> **AIM OF THE TASK**: Scan the entries below for the word "Maxon", then copy each line that holds it.

> **PROVIDED RECORDS**:
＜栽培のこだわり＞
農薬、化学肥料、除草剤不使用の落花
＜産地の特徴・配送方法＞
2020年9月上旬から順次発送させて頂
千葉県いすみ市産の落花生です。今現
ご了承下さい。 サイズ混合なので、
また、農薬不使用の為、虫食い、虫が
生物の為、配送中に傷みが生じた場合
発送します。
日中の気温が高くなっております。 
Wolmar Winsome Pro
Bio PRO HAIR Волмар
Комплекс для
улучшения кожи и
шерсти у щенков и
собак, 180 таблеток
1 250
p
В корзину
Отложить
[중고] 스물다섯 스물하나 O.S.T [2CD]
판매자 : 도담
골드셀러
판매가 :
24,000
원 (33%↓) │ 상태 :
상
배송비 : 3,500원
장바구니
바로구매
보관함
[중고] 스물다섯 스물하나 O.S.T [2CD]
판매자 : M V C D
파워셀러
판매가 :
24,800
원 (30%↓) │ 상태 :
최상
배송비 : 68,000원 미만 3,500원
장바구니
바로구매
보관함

* * *

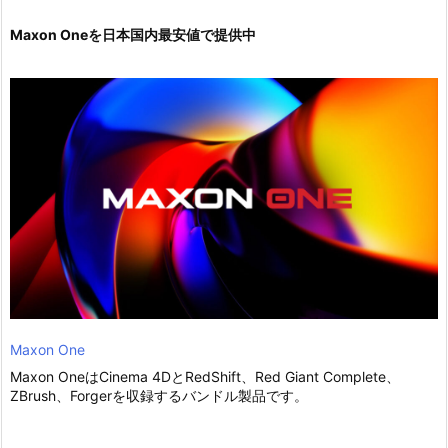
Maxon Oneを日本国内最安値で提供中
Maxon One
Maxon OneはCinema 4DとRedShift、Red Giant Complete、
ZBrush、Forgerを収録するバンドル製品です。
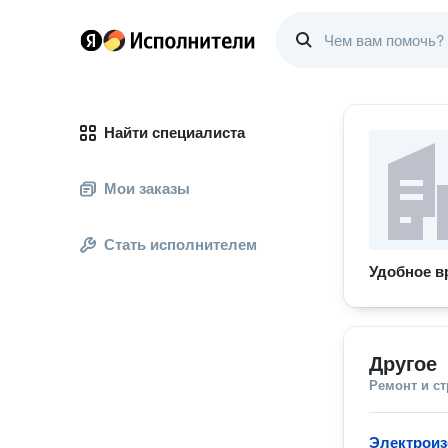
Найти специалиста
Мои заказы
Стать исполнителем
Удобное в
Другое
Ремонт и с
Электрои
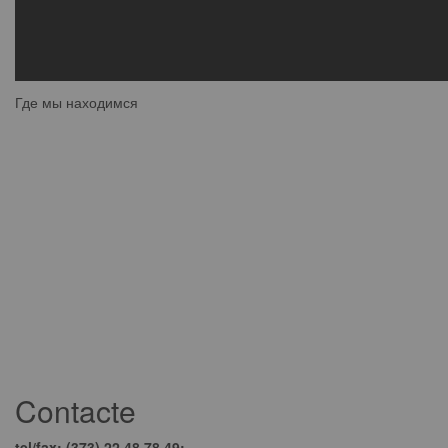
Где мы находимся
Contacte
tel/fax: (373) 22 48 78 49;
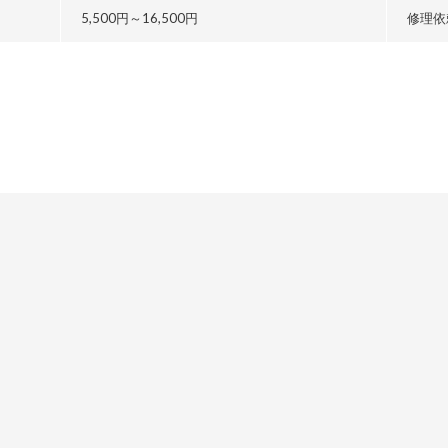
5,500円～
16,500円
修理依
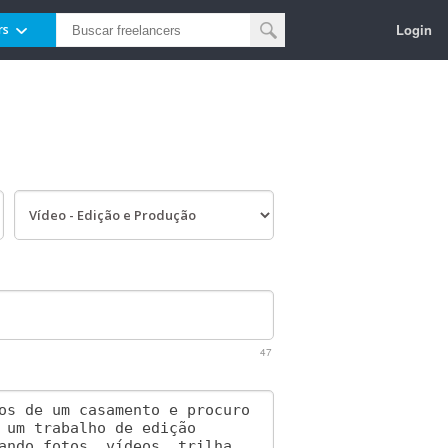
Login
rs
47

> **RESPONSE BELOW**:
Maxon Oneを日本国内最安値で提供中
Maxon One
Maxon OneはCinema 4DとRedShift、Red Giant Complete、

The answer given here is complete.